:: RECORDS PROVIDED
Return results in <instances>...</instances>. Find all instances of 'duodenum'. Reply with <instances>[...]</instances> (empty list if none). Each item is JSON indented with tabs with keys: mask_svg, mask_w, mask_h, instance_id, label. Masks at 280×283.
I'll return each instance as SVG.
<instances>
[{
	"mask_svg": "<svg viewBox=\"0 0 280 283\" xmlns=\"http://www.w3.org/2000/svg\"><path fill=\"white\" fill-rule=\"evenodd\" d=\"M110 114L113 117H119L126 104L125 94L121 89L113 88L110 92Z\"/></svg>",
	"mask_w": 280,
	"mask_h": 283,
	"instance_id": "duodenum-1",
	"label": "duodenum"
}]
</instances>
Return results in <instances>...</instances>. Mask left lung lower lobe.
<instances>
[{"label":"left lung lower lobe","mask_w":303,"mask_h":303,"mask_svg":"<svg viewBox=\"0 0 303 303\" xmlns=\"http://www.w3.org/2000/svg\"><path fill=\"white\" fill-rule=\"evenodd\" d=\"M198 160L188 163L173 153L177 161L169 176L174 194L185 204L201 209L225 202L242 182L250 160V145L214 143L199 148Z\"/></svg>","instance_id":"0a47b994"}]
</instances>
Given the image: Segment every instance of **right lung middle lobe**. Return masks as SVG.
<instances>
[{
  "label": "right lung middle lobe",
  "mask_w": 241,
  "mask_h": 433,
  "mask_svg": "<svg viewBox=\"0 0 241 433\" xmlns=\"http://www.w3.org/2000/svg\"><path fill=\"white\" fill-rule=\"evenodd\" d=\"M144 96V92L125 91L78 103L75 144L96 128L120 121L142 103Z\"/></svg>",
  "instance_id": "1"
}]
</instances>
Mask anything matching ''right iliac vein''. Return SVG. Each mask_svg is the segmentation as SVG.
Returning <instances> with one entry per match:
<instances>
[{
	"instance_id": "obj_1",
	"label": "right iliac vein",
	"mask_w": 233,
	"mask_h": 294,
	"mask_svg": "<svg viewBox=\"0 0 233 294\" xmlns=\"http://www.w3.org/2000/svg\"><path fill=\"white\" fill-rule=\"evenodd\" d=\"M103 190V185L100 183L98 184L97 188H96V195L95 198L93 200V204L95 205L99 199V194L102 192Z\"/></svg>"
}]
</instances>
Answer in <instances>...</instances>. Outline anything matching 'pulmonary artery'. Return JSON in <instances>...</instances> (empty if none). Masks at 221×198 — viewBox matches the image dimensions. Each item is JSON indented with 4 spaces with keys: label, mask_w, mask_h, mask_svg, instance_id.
::::
_TASK ITEM_.
Exactly as shown above, copy out the material.

_RESPONSE TO THIS EXERCISE_.
Return results in <instances>...</instances>. Find all instances of 'duodenum'. Reply with <instances>[...]</instances> (empty list if none). Each item is JSON indented with tabs with keys: mask_svg, mask_w, mask_h, instance_id, label. Masks at 280×283.
I'll return each instance as SVG.
<instances>
[{
	"mask_svg": "<svg viewBox=\"0 0 280 283\" xmlns=\"http://www.w3.org/2000/svg\"><path fill=\"white\" fill-rule=\"evenodd\" d=\"M110 114L113 117H119L126 104L125 94L121 89L113 88L110 92Z\"/></svg>",
	"mask_w": 280,
	"mask_h": 283,
	"instance_id": "duodenum-1",
	"label": "duodenum"
}]
</instances>
Return results in <instances>...</instances>. Mask left lung lower lobe.
<instances>
[{"label":"left lung lower lobe","mask_w":303,"mask_h":303,"mask_svg":"<svg viewBox=\"0 0 303 303\" xmlns=\"http://www.w3.org/2000/svg\"><path fill=\"white\" fill-rule=\"evenodd\" d=\"M198 160L188 163L173 153L177 161L169 176L174 194L185 204L201 209L225 202L242 182L250 160V145L214 143L199 148Z\"/></svg>","instance_id":"0a47b994"}]
</instances>
Given the image: Segment every instance of **right lung middle lobe**. Return masks as SVG.
<instances>
[{
  "label": "right lung middle lobe",
  "mask_w": 241,
  "mask_h": 433,
  "mask_svg": "<svg viewBox=\"0 0 241 433\" xmlns=\"http://www.w3.org/2000/svg\"><path fill=\"white\" fill-rule=\"evenodd\" d=\"M144 96V92L125 91L78 103L75 144L96 128L120 121L142 103Z\"/></svg>",
  "instance_id": "1"
}]
</instances>
Mask anything matching ''right iliac vein''. Return SVG. Each mask_svg is the segmentation as SVG.
Returning <instances> with one entry per match:
<instances>
[{
	"instance_id": "obj_1",
	"label": "right iliac vein",
	"mask_w": 233,
	"mask_h": 294,
	"mask_svg": "<svg viewBox=\"0 0 233 294\" xmlns=\"http://www.w3.org/2000/svg\"><path fill=\"white\" fill-rule=\"evenodd\" d=\"M103 190V185L100 183L98 184L97 188H96V195L95 198L93 200V204L95 205L99 199V194L102 192Z\"/></svg>"
}]
</instances>
Answer in <instances>...</instances>. Outline anything matching 'pulmonary artery'. Return JSON in <instances>...</instances> (empty if none). Masks at 221×198 — viewBox matches the image dimensions. Each item is JSON indented with 4 spaces with keys: label, mask_w, mask_h, mask_svg, instance_id.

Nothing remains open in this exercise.